Lukasz Bolikowski wrote:
> I have just started my PhD research on synchronizing knowledge
> between language versions of semantically-annotated Wikipedia
> (suggesting updates and corrections in individual versions based
> on the consensus knowledge). One of the problems is to obtain
> (or create) semantic annotation in a couple of languages, ideally
> the four most popular ones on Wikipedia: English, German, French,
> and Polish.
I don't see any unsolvable problems in the context of SMW here. You just create the same Property or Class again in the other Language and use ie owl:equivalentClass to match the meaning. This leads to implicit translation. Also, because the Properties and Relations are in separate Namespaces the Names won't collide.
The bigger Problem here is, that owl:equivalentClass works in both directions. So when it gets used within the english Wikipedia its logic spans over the translated articles. I think its a design-fault of Mediawiki that there is no centralized translation-store like in Omegawiki. In the ideal case there would be such a store that handles each Relation or Attribute as Entity with a unique ID and maps this ID with a trivial Name in any language. Therefore the backup won't be english, but more generally a ID which translates implicit to a language the user speaks.
SMW uses already IDs internally, so the only problem is how to map different Names to the same ID. Further, I think there should be some kind of merge-tool, which merges two Expressions so they link to the same ID rather than letting users doing stumble manual-merge work.
In Mediawiki versioning of Semantics might get handled like versioning of Templates: just edit all Pages that are using the Attribute/Relation that got renamed - a bot is helpful for this. Redirects are also a possible solution, but a bit dirty.
A more clean solution would be to have a parser that is also able to rewrite the article, so that the Name of the Relation/Attribute used gets changed automatically. Therefore a entry like:
gets changed to
where 548315498 is the ID of the Attribute having a Translation (among others; separated by namespace) called "Color":
(548315498, has_Label, "en:Color")
This solution makes it possible to keep the Article untouched when renaming the Attribute, but comes with the drawback that a number is not intuitive for the users, so the Parser change this back from ID to the current Name when the Article gets edited. Therefore this technique would be transparent for the user, except the Attribute gets deleted, because then the user will see the ID.
> Note that I don't want to agree on a common ontology, just on
> the technical things.

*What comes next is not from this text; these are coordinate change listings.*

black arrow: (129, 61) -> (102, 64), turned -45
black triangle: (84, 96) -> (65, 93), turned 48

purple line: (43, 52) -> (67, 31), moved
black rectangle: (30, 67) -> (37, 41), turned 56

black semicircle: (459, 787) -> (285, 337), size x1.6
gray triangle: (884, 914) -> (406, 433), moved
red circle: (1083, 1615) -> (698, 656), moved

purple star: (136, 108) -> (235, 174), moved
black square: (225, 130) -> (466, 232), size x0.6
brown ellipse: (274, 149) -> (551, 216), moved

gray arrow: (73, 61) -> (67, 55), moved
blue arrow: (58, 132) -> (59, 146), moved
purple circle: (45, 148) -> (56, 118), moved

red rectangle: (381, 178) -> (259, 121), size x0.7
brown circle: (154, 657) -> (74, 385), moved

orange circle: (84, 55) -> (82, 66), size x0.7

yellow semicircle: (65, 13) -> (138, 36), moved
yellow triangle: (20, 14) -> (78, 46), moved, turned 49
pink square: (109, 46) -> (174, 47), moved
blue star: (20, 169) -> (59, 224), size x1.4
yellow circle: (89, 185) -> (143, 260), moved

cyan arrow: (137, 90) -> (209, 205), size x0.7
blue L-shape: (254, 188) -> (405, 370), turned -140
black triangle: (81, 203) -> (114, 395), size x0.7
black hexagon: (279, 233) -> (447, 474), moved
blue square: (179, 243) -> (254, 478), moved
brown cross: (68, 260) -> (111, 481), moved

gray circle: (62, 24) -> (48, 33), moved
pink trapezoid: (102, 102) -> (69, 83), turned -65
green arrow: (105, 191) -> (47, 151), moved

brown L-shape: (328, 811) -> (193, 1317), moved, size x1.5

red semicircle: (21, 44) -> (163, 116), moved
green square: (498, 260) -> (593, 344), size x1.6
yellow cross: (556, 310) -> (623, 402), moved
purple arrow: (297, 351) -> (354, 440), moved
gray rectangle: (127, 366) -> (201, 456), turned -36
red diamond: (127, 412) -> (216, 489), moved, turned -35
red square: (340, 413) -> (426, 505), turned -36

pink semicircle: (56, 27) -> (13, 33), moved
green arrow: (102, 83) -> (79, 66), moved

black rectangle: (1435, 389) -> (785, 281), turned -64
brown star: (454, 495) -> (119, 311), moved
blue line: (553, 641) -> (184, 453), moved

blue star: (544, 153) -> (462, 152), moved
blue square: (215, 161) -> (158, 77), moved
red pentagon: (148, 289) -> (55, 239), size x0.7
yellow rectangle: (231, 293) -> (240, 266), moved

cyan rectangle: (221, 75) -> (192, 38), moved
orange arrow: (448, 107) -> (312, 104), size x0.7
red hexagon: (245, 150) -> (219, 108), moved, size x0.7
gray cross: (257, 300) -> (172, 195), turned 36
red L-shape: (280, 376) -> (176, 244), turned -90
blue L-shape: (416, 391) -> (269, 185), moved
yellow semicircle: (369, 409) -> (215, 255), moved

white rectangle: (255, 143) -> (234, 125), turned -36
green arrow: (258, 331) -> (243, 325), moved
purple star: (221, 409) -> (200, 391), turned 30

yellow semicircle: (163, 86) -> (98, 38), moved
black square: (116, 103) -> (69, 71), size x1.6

I'd like to reproduce the chaos that
> is likely to emerge when each Wikipedia starts the semantic
> annotation on its own. "Aligning" knowledge from multiple
> not-entirely-compatible ontologies is a much more interesting
> research problem.
Therefore I suggest to let Wikipedia use only one big ontology, even
when Wikipedia itself gets separated into serval atomic Wikis. Further
it is a current design-goal to don't let users link to external
Ontologies because of this unsolved Versioning- and Trust-Problems.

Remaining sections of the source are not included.